Page history last edited by Samey Abdulrub 12 years, 2 months ago

 Samey Abdulrub


Eng 1020 - Jared Grogan




               What’s more interesting than football playoff games? Football fans like me love to watch football playoff games whether its college or professional. The atmosphere of the games is intense and exciting. Teams battle it out for 60 minutes in hope to reach the top and win it all. They play all season so they could secure a spot in the playoff picture. The way the college playoff is set up with the bowls and NFL playoff is set up with the eight divisions is disputable for a number of reasons. This kind of argument concerns all the football fans and the committees of both college and professional football. My purpose of this paper is to show fans that the way football playoffs are setup today could be improved and I plan to evaluate this through three criteria: corruption, unfairness, and how it hurts quality of competition itself.
                One of the criteria, unfairness, happens in both college and professional football but most people oversee it. The way the NFL playoffs are set up today, there are eight divisions: four in the AFC and four in the NFC. In each conference, the division winner with the best record is awarded home-field advantage throughout the playoffs. The division winner with the best record, as well as the division winner with the second-best record, receive first-round byes and host a divisional (second-round) playoff game. The other two division winners in the conference host wild-card games. Then, of the 12 remaining teams in the conference, the two with the best records play wild-card games on the road. The problem with that is now the divisions are too uneven.
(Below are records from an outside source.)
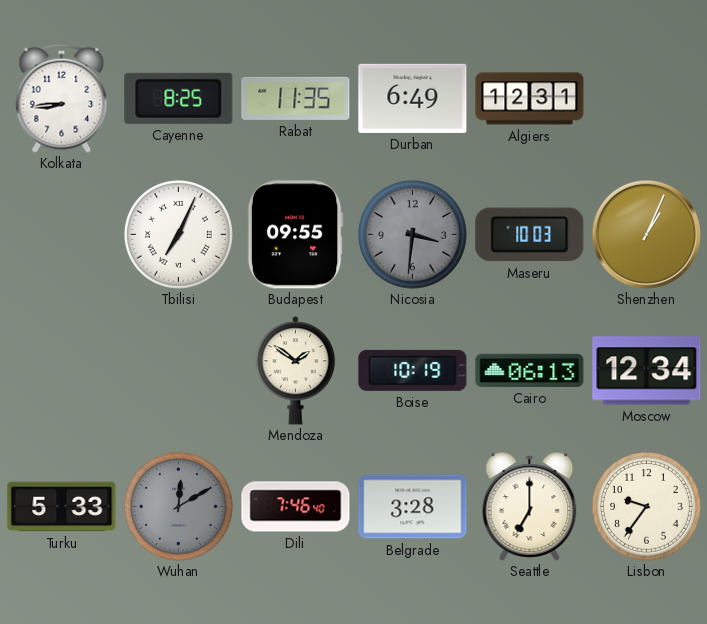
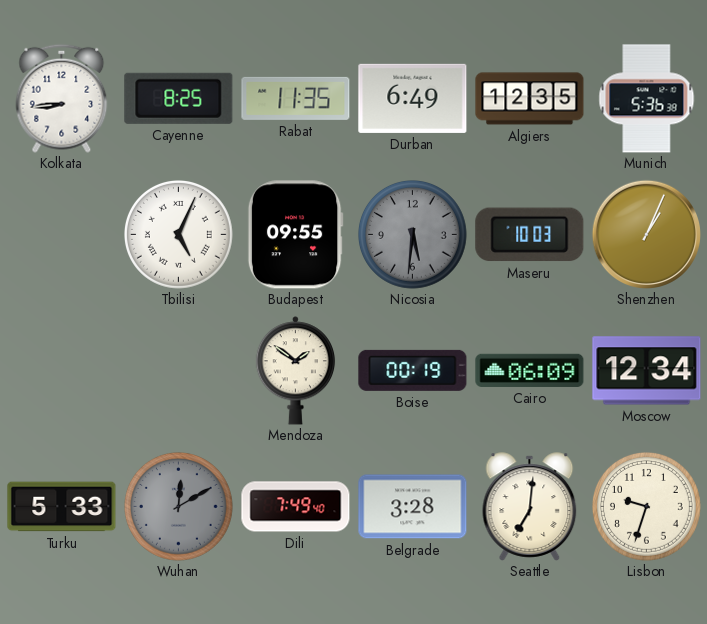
Algiers: 12:31 -> 12:35
Munich: none -> 5:36
Tbilisi: 7:04 -> 5:04
Nicosia: 3:31 -> 5:31
Boise: 10:19 -> 00:19
Cairo: 06:13 -> 06:09
Dili: 7:46 -> 7:49
Seattle: 7:00 -> 7:01
Lisbon: 9:36 -> 9:33
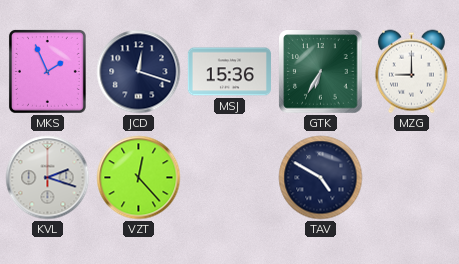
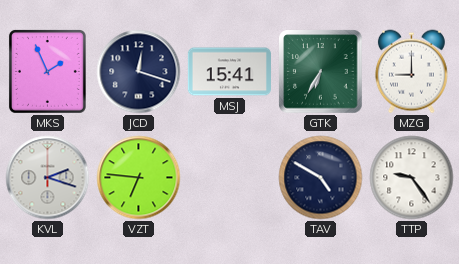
MSJ: 15:36 -> 15:41
VZT: 12:23 -> 6:46
TTP: none -> 9:24
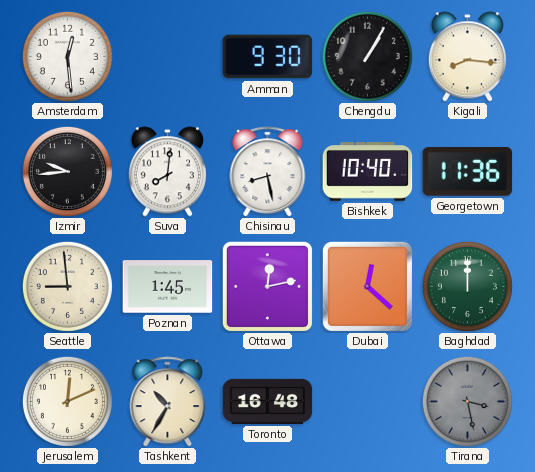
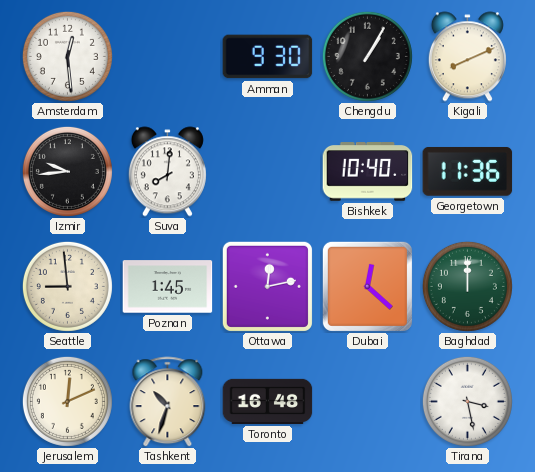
Kigali: 8:16 -> 8:11
Chisinau: 8:28 -> none
Tashkent: 10:35 -> 10:33
Tirana dial: grey -> white
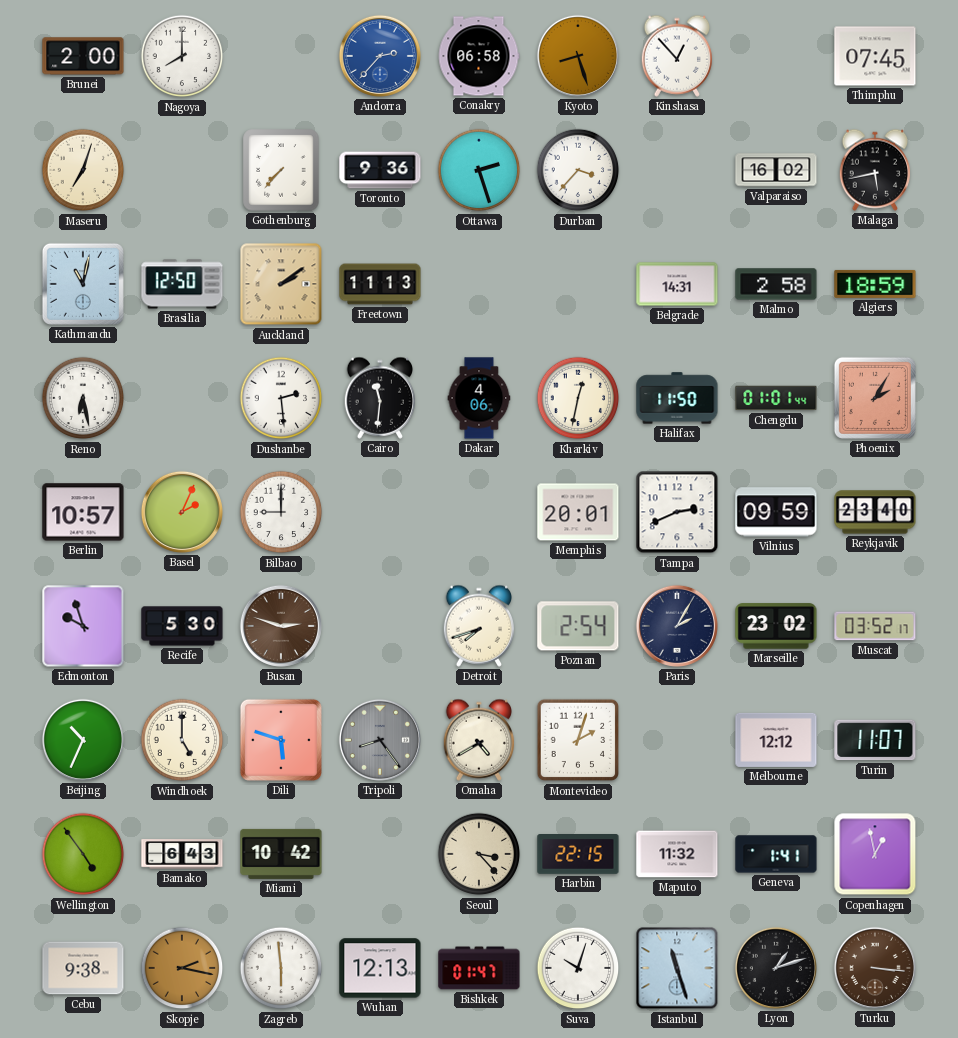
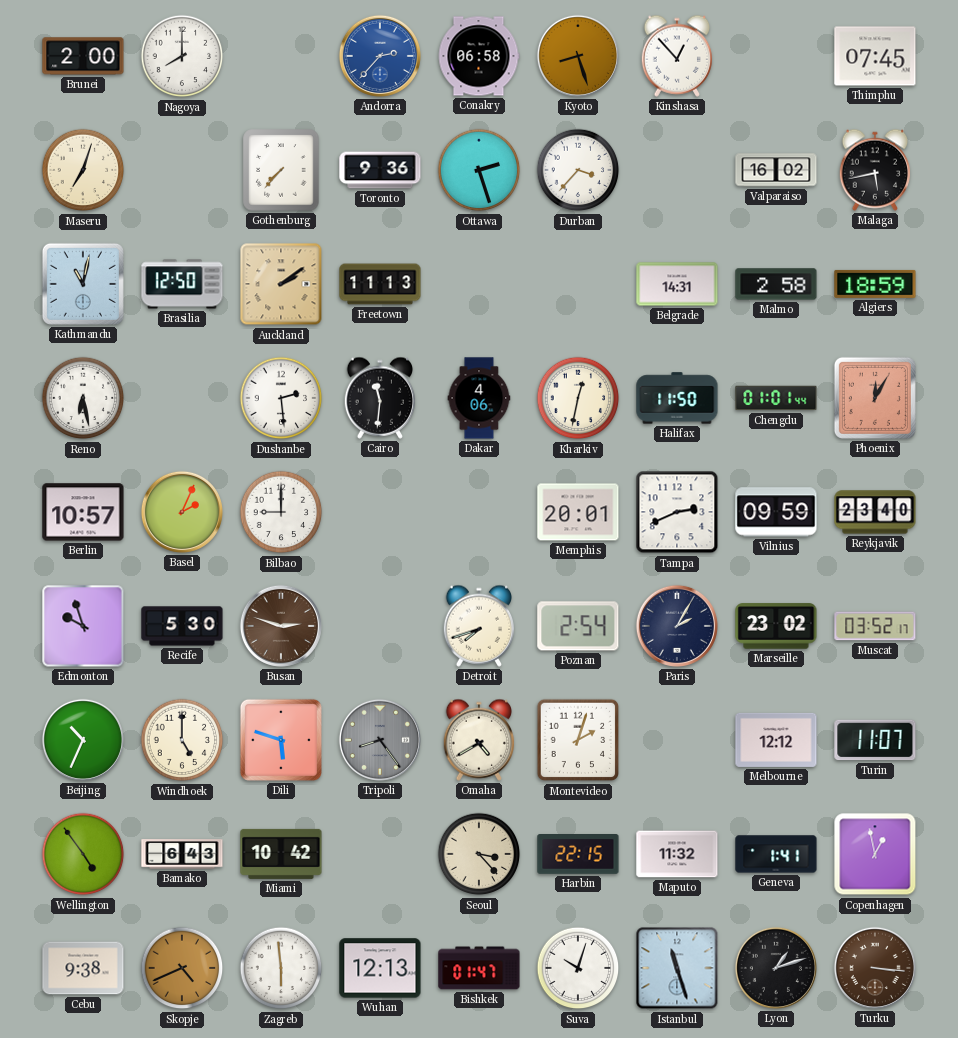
Phoenix: 2:05 -> 12:05
Skopje: 2:17 -> 4:41
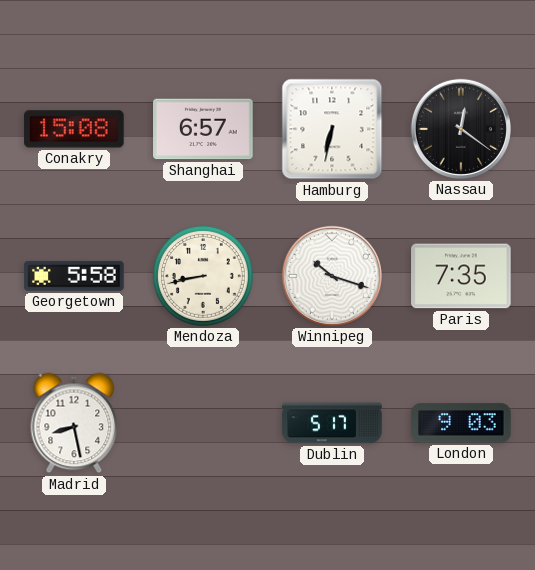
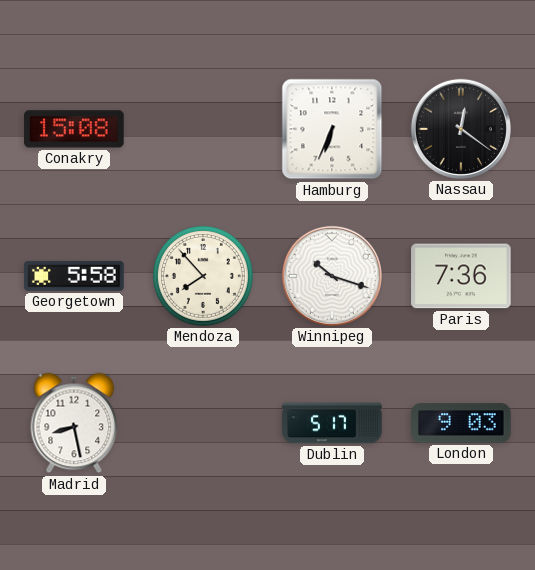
Shanghai: 6:57 -> none
Hamburg: 6:32 -> 6:34
Mendoza: 8:43 -> 7:53
Paris: 7:35 -> 7:36
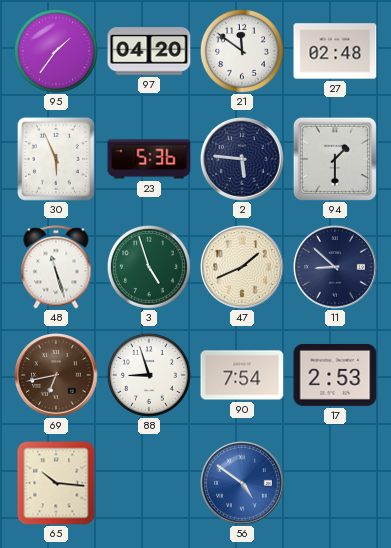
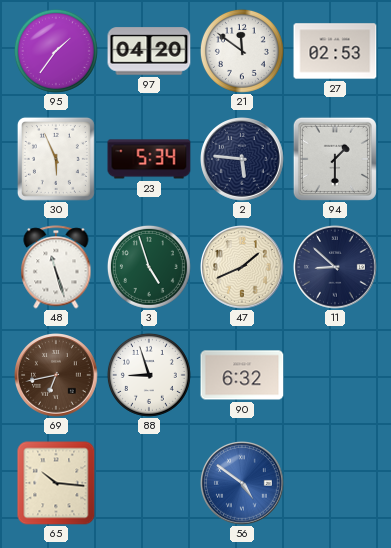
27: 02:48 -> 02:53
23: 5:36 -> 5:34
90: 7:54 -> 6:32
17: 2:53 -> none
Teams that have a losing record still make the playoff because their division sucks. Last year the Seattle Seahawks made the playoffs with a record of 7-9. The playoff setup gives away the chance of good teams making the playoffs. For example, this season the NFC North division has three great teams that include the Green Bay Packers, Detroit Lions, and Chicago Bears. It lowers the chance of these teams to make the playoffs because their division is harder. The AFC West division includes Kansas City Chiefs, San Diego Chargers, Oakland Raiders, and Denver Broncos. This season the Denver Broncos have the top seed with a record of 7-6. The Detroit Lions on the other hand have a record of 8-5 and are third seed in their division. The level of difficulty in each division is too uneven to keep the NFL playoff bracket setup the way it is now.
               Unfairness in college football playoffs isn’t as easy to spot but it definitely does occur. Ever since the creation of BCS Cartel, Division 1-A, college football has become more about money and revenue and less about the fairness and equal competition expected by football fans. In an article written by Mark L. Shurtleff, he says, “In a letter to the Department of Justice, 21 economists called the BCS a "mathematically dubious rating system," that shields major-conference schools from competition. It systematically denies thousands of athletes a fair chance to prove themselves the "Best in the Nation."” If you think about it and look at the past few years then you would realize that what Mark is saying is accurate and true. The BCS gives unfair competitive advantage to teams in six elite Automatic Qualifying (AQ) Conferences so they can get richer at the expense of the rest. Since 1998, the non-AQ teams have been allowed to play only seven times in the 114 slots open in the 57 BCS Bowl games receiving only 14 percent of the $1 billion payout. University of Florida President Bernie Machen said in the article, "When I was at Utah, our athletics budget was around $20 to $22 million per year. Our budget here is $85.5 million . . . and the major difference is the bowl revenue and TV revenue . . . but all SEC schools got the same amount of money that we got. And Utah could beat a lot of SEC schools. That's the unfairness." The BCS and the way its setup is demoralizing the sport. In the 2010 season, 10th-ranked Boise State (one loss) from the non-AQ Western Athletic Conference was denied a BCS Bowl while three two-loss AQ teams got to play and score millions of dollars. Another example is in 2008, undefeated Utah of the non-AQ Mountain West Conference was denied a shot at the championship because the cabal required AQ one-loss teams to play each other. Also, In 2001 Nebraska played Miami (Florida), after a blowout loss to Colorado in the Cornhuskers' final regular-season game and, therefore, did not play in the Big 12 Conference Championship game while in 2003 Oklahoma played LSU despite losing to Kansas State 35–7 in the Big 12 Conference title game. This entails that a team that couldn’t even win their conference title is awarded the title of best team in the nation, despite the presence of a better team within their own conference. If these don’t strike you as unfair, then nothing will.
             Another criterion in which I could support my evaluation is that the structure of playoffs in both professional and college hurts the quality of competition itself. Teams that have hard divisions are discouraged to play at their best because of how tough their division is and knowing that they don't have a big chance of making it to the playoffs. For example, In the NFC North division the Minnesota Vikings might be discouraged because in their division the Green Bay Packers are undefeated, the Chicago Bears are 7-6 and the Detroit Lions are 8-5. Knowing that, they will start to slack off and lack the motivation to win and perform at their best with those odds against them. Same thing also occurs with teams that are good and have a weak division. If their division isn't really that good and the team has no competition in that division, then the team will also begin to not perform at their highest level because of the fact that they already know they secured a spot in the playoffs with their weak division. An example would be in the NFC West division. The division consists of the San Francisco 49ers, Seattle Seahawks, Arizona Cardinals, and St. Louis rams. The San Francisco 49ers currently has a record of 10-3. The closest team to them 49ers in the division is the Seattle Seahawks with a record of 4-7. As a result of the weak division, the 49ers don't have to worry about not making it to the playoffs. They will then begin to bench their best players to save them for the playoffs which takes the competition out of the games that fans are expected to see when they watch.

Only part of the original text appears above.